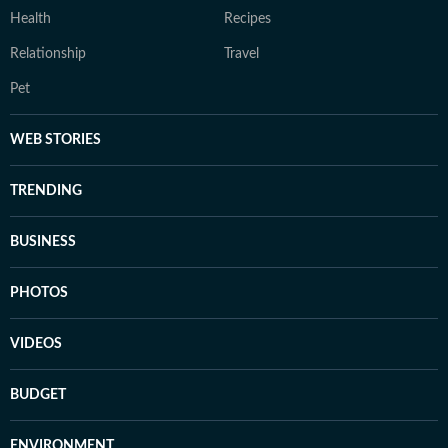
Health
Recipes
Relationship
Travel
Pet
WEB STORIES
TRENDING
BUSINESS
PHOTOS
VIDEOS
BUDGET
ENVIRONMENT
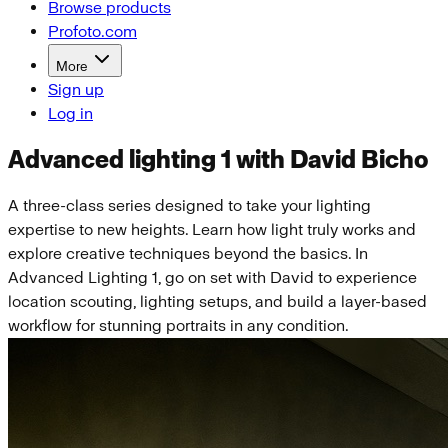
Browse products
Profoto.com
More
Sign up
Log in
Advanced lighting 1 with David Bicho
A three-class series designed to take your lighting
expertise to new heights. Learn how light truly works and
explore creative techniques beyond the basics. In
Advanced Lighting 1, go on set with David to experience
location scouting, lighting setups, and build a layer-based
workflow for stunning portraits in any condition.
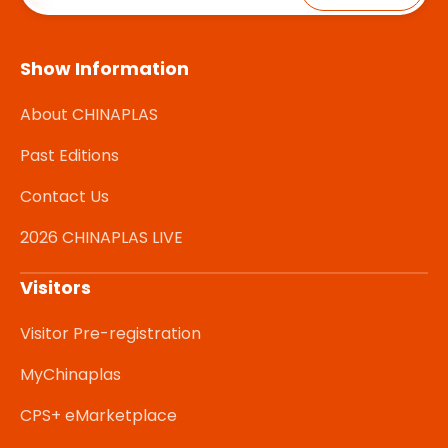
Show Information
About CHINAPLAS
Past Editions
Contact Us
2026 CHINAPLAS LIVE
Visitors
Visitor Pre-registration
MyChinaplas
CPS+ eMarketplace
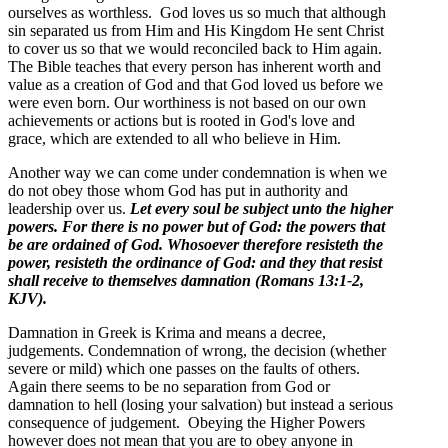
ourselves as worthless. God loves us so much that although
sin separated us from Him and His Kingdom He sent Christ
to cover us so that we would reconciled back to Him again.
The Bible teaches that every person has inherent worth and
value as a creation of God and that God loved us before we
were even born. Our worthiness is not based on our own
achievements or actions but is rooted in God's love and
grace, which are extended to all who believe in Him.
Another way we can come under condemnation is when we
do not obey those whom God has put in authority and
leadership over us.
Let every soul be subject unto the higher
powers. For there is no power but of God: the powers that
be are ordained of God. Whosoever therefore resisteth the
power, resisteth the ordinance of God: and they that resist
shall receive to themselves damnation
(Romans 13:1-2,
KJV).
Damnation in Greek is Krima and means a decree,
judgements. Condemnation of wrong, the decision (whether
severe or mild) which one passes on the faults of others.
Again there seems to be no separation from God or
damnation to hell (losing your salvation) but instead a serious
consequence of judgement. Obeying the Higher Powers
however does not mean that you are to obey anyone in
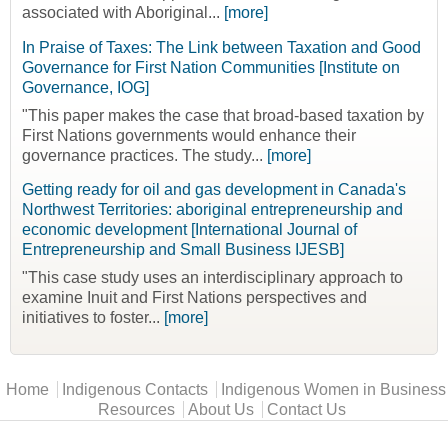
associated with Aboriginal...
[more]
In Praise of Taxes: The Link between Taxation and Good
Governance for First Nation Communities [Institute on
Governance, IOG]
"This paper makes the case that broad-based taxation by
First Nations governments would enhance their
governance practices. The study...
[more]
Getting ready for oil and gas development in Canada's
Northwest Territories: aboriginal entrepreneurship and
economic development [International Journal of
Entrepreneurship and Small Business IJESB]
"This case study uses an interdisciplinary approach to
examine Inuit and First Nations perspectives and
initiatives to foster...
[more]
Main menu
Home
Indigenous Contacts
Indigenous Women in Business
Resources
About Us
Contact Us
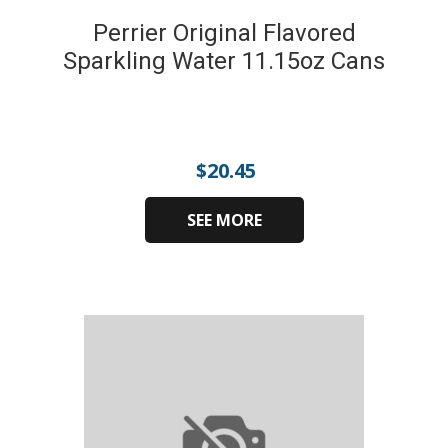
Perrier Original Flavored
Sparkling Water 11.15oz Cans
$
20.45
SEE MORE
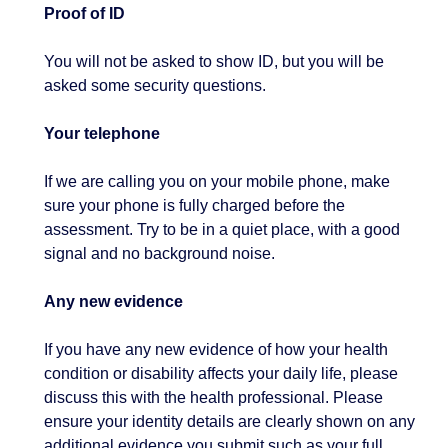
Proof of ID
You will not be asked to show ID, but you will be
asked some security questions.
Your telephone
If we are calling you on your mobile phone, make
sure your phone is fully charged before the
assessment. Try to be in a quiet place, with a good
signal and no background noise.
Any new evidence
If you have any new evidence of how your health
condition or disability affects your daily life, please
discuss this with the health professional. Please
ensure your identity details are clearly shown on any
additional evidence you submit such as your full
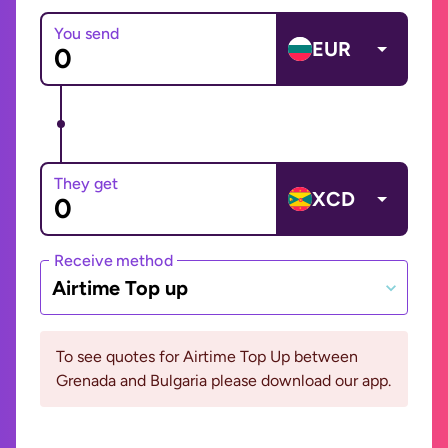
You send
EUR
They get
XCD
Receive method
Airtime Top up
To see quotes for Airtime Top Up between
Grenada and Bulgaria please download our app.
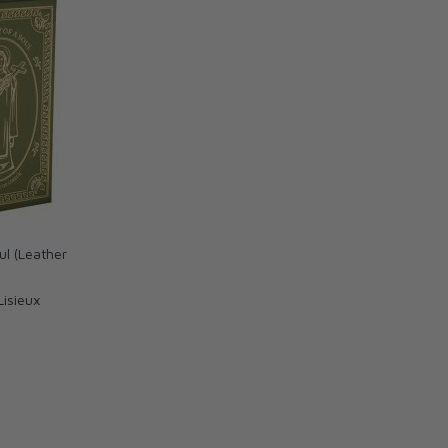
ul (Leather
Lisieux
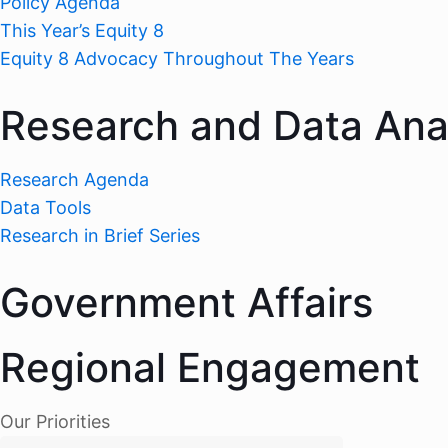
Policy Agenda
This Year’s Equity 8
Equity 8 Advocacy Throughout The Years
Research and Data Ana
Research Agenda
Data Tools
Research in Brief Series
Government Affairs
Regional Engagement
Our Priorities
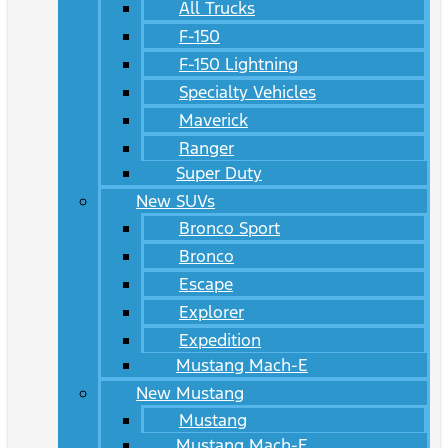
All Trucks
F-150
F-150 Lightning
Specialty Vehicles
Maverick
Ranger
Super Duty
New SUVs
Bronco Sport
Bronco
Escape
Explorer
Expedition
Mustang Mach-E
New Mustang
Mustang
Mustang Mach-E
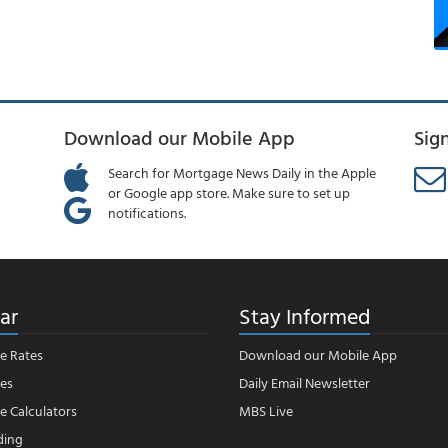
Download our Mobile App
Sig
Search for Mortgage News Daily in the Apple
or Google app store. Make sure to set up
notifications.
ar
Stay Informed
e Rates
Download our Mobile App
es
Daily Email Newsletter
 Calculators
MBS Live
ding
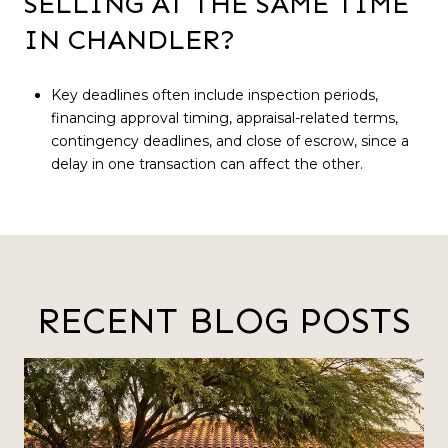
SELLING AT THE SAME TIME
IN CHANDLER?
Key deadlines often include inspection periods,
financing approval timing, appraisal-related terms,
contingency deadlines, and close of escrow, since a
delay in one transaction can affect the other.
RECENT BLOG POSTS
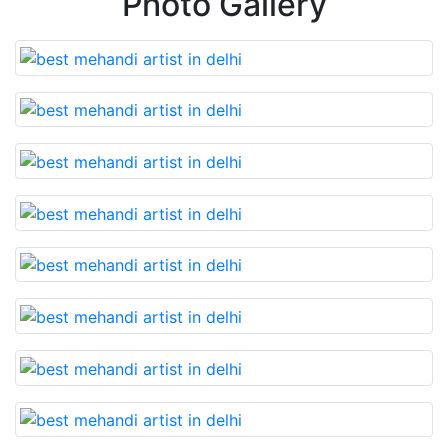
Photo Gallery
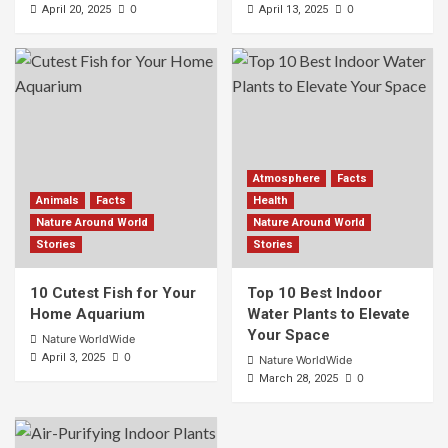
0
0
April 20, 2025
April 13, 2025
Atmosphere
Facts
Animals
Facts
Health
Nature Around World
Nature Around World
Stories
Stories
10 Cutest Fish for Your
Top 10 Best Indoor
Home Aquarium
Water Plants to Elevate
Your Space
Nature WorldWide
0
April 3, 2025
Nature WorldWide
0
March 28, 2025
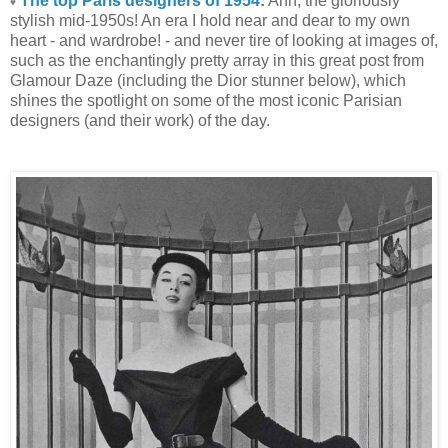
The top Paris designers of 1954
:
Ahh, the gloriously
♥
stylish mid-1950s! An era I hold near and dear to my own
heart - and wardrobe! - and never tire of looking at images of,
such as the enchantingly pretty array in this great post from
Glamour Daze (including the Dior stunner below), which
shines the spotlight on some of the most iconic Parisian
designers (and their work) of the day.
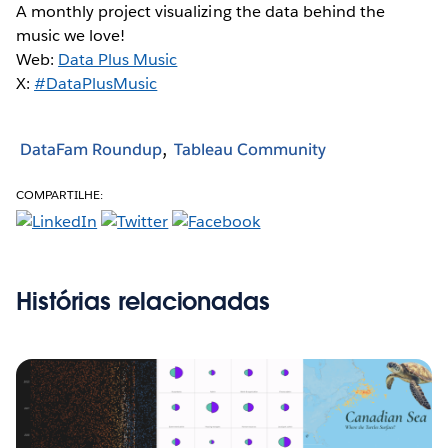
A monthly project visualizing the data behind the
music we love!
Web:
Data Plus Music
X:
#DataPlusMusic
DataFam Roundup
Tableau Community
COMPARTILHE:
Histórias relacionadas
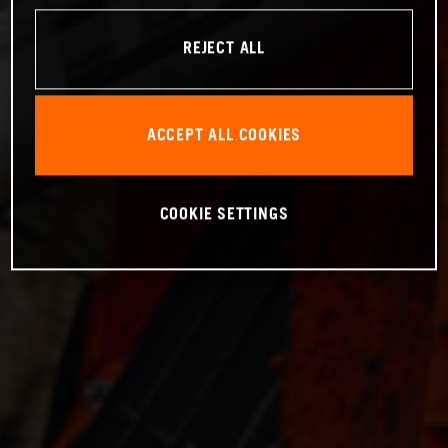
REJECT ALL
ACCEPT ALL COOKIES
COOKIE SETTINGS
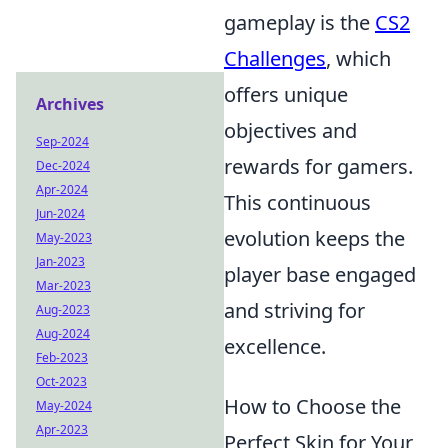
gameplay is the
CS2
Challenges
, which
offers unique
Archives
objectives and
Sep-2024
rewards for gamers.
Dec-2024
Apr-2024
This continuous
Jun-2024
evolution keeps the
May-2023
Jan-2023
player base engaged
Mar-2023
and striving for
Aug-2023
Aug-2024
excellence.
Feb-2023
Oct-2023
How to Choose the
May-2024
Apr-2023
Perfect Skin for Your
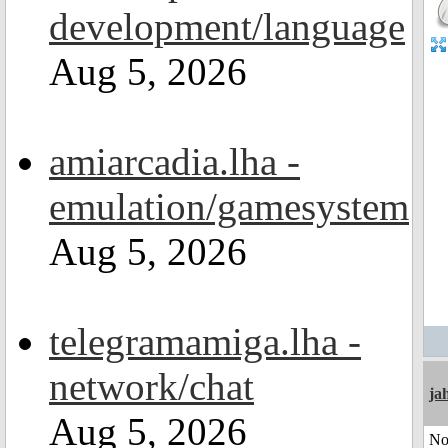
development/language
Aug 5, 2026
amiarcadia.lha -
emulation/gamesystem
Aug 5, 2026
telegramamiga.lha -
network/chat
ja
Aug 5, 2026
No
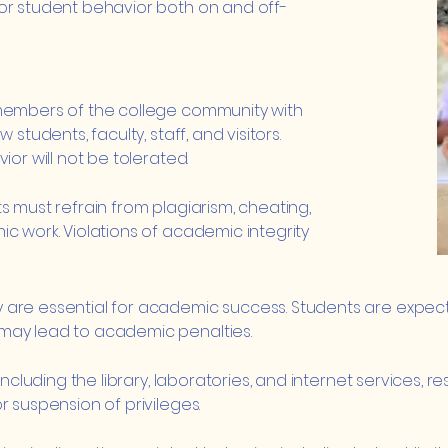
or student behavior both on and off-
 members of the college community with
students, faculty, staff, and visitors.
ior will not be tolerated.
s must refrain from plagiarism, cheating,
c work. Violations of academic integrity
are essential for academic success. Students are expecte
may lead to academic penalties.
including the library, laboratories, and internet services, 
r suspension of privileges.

+ + + + + + +

• **Task**:
Which lines above hold the string "evidence"? Copy every one of them.

• **Answer space**:
Any new evidence
If you have any new evidence of how your health
additional evidence you submit such as your full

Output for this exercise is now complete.